**What the task requires:** Where a line below holds the string "Info", that line goes into the answer.

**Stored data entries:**

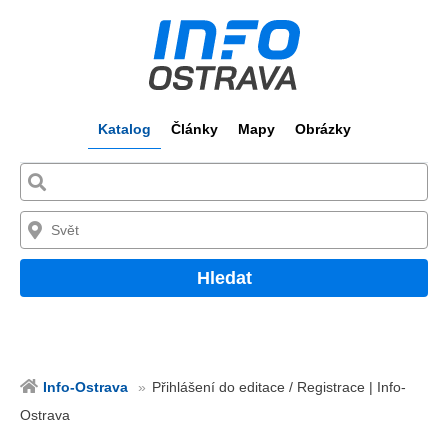
Katalog
Články
Mapy
Obrázky
Hledat
Info-Ostrava
Přihlášení do editace / Registrace | Info-
Ostrava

**Completed task:**
Info-Ostrava
Přihlášení do editace / Registrace | Info-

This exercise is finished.